- **Activity**:
Print the data exactly as it is given, please.

Stored data entries

++++++++

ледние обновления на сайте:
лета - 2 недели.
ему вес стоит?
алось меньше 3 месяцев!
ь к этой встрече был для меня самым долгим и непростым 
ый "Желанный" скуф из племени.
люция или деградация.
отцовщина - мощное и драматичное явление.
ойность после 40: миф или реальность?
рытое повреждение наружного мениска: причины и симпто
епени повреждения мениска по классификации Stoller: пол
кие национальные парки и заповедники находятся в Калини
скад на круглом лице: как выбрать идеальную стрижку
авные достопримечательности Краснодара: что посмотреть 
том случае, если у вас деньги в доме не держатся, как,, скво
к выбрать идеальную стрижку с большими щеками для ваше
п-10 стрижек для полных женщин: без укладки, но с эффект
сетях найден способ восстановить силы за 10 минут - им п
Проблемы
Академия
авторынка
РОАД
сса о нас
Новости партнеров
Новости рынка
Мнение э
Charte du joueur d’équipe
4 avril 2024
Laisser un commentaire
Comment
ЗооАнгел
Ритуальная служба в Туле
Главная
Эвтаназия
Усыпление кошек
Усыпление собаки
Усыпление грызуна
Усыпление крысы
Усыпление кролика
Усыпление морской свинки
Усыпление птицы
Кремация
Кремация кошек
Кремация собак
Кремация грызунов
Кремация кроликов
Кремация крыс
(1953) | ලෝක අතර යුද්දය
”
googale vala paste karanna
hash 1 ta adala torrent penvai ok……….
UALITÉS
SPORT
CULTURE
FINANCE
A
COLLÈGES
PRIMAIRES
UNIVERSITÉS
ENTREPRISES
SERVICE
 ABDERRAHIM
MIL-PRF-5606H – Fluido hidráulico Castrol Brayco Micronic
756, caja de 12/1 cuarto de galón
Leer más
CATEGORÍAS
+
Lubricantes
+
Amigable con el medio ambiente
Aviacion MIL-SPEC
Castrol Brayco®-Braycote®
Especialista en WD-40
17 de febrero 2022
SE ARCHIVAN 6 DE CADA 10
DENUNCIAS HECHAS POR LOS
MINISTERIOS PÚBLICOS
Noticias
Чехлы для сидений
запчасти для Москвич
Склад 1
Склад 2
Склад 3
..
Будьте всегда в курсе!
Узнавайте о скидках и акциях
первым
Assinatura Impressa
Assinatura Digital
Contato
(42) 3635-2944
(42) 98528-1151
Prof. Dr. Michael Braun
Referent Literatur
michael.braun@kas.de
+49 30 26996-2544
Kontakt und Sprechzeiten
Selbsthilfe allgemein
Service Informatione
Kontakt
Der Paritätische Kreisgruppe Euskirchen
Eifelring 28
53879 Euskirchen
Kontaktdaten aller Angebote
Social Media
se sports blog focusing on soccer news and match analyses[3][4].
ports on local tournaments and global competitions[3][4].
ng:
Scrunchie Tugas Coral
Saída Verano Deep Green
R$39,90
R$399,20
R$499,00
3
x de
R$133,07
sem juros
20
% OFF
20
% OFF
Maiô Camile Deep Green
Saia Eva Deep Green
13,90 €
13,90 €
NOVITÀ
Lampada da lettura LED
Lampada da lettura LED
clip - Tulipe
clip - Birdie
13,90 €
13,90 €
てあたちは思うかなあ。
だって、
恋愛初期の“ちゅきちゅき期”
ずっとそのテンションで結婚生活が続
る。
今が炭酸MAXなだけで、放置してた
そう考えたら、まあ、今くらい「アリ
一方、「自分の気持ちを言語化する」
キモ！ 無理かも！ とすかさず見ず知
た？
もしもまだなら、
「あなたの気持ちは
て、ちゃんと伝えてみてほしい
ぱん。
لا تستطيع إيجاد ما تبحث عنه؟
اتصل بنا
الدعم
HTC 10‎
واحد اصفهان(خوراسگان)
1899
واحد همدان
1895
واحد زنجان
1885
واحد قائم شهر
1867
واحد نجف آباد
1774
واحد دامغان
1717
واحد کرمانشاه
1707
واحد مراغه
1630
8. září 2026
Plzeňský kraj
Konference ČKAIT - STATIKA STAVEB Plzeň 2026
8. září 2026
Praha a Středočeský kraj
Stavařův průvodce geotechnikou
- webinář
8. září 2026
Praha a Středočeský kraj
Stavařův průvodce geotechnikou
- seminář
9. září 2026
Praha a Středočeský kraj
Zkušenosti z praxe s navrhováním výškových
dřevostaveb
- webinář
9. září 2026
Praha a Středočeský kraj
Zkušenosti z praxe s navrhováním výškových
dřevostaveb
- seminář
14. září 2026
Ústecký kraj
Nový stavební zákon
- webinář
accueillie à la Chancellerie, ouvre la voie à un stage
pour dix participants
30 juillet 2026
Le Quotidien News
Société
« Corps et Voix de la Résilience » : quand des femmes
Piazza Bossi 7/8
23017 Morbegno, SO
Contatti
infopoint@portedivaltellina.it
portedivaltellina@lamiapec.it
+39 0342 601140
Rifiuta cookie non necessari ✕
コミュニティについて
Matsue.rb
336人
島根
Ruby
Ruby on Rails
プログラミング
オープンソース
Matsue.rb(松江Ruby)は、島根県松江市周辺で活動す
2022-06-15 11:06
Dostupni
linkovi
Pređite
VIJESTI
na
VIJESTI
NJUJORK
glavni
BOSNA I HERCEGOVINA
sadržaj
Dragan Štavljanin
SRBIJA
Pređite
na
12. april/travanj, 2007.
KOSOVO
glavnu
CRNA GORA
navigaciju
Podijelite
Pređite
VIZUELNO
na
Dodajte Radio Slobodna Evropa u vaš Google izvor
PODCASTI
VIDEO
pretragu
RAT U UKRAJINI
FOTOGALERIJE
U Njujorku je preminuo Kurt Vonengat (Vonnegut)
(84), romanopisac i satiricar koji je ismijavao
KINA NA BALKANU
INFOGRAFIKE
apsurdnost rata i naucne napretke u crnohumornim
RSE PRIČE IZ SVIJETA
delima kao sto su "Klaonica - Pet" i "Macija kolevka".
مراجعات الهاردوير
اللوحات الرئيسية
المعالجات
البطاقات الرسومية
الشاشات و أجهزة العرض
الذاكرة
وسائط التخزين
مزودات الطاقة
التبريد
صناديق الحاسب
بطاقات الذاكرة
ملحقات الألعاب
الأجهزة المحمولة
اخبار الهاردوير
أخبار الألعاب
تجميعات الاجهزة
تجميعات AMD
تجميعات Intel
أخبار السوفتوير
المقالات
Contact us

++++++++

- **Solution below**:
ледние обновления на сайте:
лета - 2 недели.
ему вес стоит?
алось меньше 3 месяцев!
ь к этой встрече был для меня самым долгим и непростым 
ый "Желанный" скуф из племени.
люция или деградация.
отцовщина - мощное и драматичное явление.
ойность после 40: миф или реальность?
рытое повреждение наружного мениска: причины и симпто
епени повреждения мениска по классификации Stoller: пол
кие национальные парки и заповедники находятся в Калини
скад на круглом лице: как выбрать идеальную стрижку
авные достопримечательности Краснодара: что посмотреть 
том случае, если у вас деньги в доме не держатся, как,, скво
к выбрать идеальную стрижку с большими щеками для ваше
п-10 стрижек для полных женщин: без укладки, но с эффект
сетях найден способ восстановить силы за 10 минут - им п
Проблемы
Академия
авторынка
РОАД
сса о нас
Новости партнеров
Новости рынка
Мнение э
Charte du joueur d’équipe
4 avril 2024
Laisser un commentaire
Comment
ЗооАнгел
Ритуальная служба в Туле
Главная
Эвтаназия
Усыпление кошек
Усыпление собаки
Усыпление грызуна
Усыпление крысы
Усыпление кролика
Усыпление морской свинки
Усыпление птицы
Кремация
Кремация кошек
Кремация собак
Кремация грызунов
Кремация кроликов
Кремация крыс
(1953) | ලෝක අතර යුද්දය
”
googale vala paste karanna
hash 1 ta adala torrent penvai ok……….
UALITÉS
SPORT
CULTURE
FINANCE
A
COLLÈGES
PRIMAIRES
UNIVERSITÉS
ENTREPRISES
SERVICE
 ABDERRAHIM
MIL-PRF-5606H – Fluido hidráulico Castrol Brayco Micronic
756, caja de 12/1 cuarto de galón
Leer más
CATEGORÍAS
+
Lubricantes
+
Amigable con el medio ambiente
Aviacion MIL-SPEC
Castrol Brayco®-Braycote®
Especialista en WD-40
17 de febrero 2022
SE ARCHIVAN 6 DE CADA 10
DENUNCIAS HECHAS POR LOS
MINISTERIOS PÚBLICOS
Noticias
Чехлы для сидений
запчасти для Москвич
Склад 1
Склад 2
Склад 3
..
Будьте всегда в курсе!
Узнавайте о скидках и акциях
первым
Assinatura Impressa
Assinatura Digital
Contato
(42) 3635-2944
(42) 98528-1151
Prof. Dr. Michael Braun
Referent Literatur
michael.braun@kas.de
+49 30 26996-2544
Kontakt und Sprechzeiten
Selbsthilfe allgemein
Service Informatione
Kontakt
Der Paritätische Kreisgruppe Euskirchen
Eifelring 28
53879 Euskirchen
Kontaktdaten aller Angebote
Social Media
se sports blog focusing on soccer news and match analyses[3][4].
ports on local tournaments and global competitions[3][4].
ng:
Scrunchie Tugas Coral
Saída Verano Deep Green
R$39,90
R$399,20
R$499,00
3
x de
R$133,07
sem juros
20
% OFF
20
% OFF
Maiô Camile Deep Green
Saia Eva Deep Green
13,90 €
13,90 €
NOVITÀ
Lampada da lettura LED
Lampada da lettura LED
clip - Tulipe
clip - Birdie
13,90 €
13,90 €
てあたちは思うかなあ。
だって、
恋愛初期の“ちゅきちゅき期”
ずっとそのテンションで結婚生活が続
る。
今が炭酸MAXなだけで、放置してた
そう考えたら、まあ、今くらい「アリ
一方、「自分の気持ちを言語化する」
キモ！ 無理かも！ とすかさず見ず知
た？
もしもまだなら、
「あなたの気持ちは
て、ちゃんと伝えてみてほしい
ぱん。
لا تستطيع إيجاد ما تبحث عنه؟
اتصل بنا
الدعم
HTC 10‎
واحد اصفهان(خوراسگان)
1899
واحد همدان
1895
واحد زنجان
1885
واحد قائم شهر
1867
واحد نجف آباد
1774
واحد دامغان
1717
واحد کرمانشاه
1707
واحد مراغه
1630
8. září 2026
Plzeňský kraj
Konference ČKAIT - STATIKA STAVEB Plzeň 2026
8. září 2026
Praha a Středočeský kraj
Stavařův průvodce geotechnikou
- webinář
8. září 2026
Praha a Středočeský kraj
Stavařův průvodce geotechnikou
- seminář
9. září 2026
Praha a Středočeský kraj
Zkušenosti z praxe s navrhováním výškových
dřevostaveb
- webinář
9. září 2026
Praha a Středočeský kraj
Zkušenosti z praxe s navrhováním výškových
dřevostaveb
- seminář
14. září 2026
Ústecký kraj
Nový stavební zákon
- webinář
accueillie à la Chancellerie, ouvre la voie à un stage
pour dix participants
30 juillet 2026
Le Quotidien News
Société
« Corps et Voix de la Résilience » : quand des femmes
Piazza Bossi 7/8
23017 Morbegno, SO
Contatti
infopoint@portedivaltellina.it
portedivaltellina@lamiapec.it
+39 0342 601140
Rifiuta cookie non necessari ✕
コミュニティについて
Matsue.rb
336人
島根
Ruby
Ruby on Rails
プログラミング
オープンソース
Matsue.rb(松江Ruby)は、島根県松江市周辺で活動す
2022-06-15 11:06
Dostupni
linkovi
Pređite
VIJESTI
na
VIJESTI
NJUJORK
glavni
BOSNA I HERCEGOVINA
sadržaj
Dragan Štavljanin
SRBIJA
Pređite
na
12. april/travanj, 2007.
KOSOVO
glavnu
CRNA GORA
navigaciju
Podijelite
Pređite
VIZUELNO
na
Dodajte Radio Slobodna Evropa u vaš Google izvor
PODCASTI
VIDEO
pretragu
RAT U UKRAJINI
FOTOGALERIJE
U Njujorku je preminuo Kurt Vonengat (Vonnegut)
(84), romanopisac i satiricar koji je ismijavao
KINA NA BALKANU
INFOGRAFIKE
apsurdnost rata i naucne napretke u crnohumornim
RSE PRIČE IZ SVIJETA
delima kao sto su "Klaonica - Pet" i "Macija kolevka".
مراجعات الهاردوير
اللوحات الرئيسية
المعالجات
البطاقات الرسومية
الشاشات و أجهزة العرض
الذاكرة
وسائط التخزين
مزودات الطاقة
التبريد
صناديق الحاسب
بطاقات الذاكرة
ملحقات الألعاب
الأجهزة المحمولة
اخبار الهاردوير
أخبار الألعاب
تجميعات الاجهزة
تجميعات AMD
تجميعات Intel
أخبار السوفتوير
المقالات
Contact us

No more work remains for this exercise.